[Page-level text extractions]
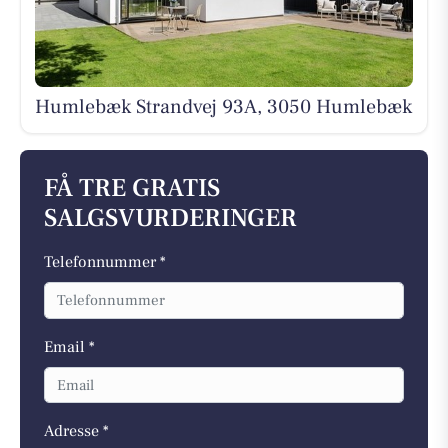
Humlebæk Strandvej 93A, 3050 Humlebæk
FÅ TRE GRATIS
SALGSVURDERINGER
Telefonnummer *
Email *
Adresse *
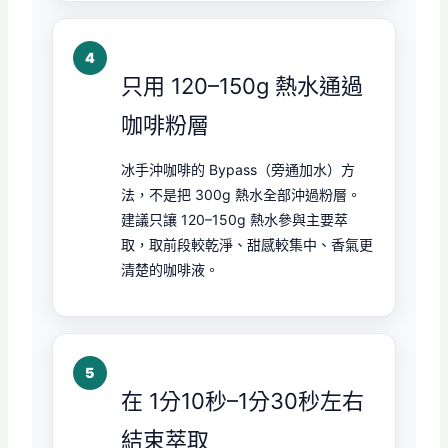
只用 120–150g 熱水通過
咖啡粉層
冰手沖咖啡的 Bypass（旁通加水）方
法，不是把 300g 熱水全部沖過粉層。
建議只讓 120–150g 熱水參與主要萃
取，取前段較乾淨、甜感較集中、香氣更
清楚的咖啡液。
在 1分10秒–1分30秒左右
結束萃取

## What is being asked
Please reproduce the records above exactly, leaving out every picture.

## Response to this exercise
Humlebæk Strandvej 93A, 3050 Humlebæk
FÅ TRE GRATIS
SALGSVURDERINGER
Telefonnummer *
Email *
Adresse *
只用 120–150g 熱水通過
咖啡粉層
冰手沖咖啡的 Bypass（旁通加水）方
法，不是把 300g 熱水全部沖過粉層。
建議只讓 120–150g 熱水參與主要萃
取，取前段較乾淨、甜感較集中、香氣更
清楚的咖啡液。
在 1分10秒–1分30秒左右
結束萃取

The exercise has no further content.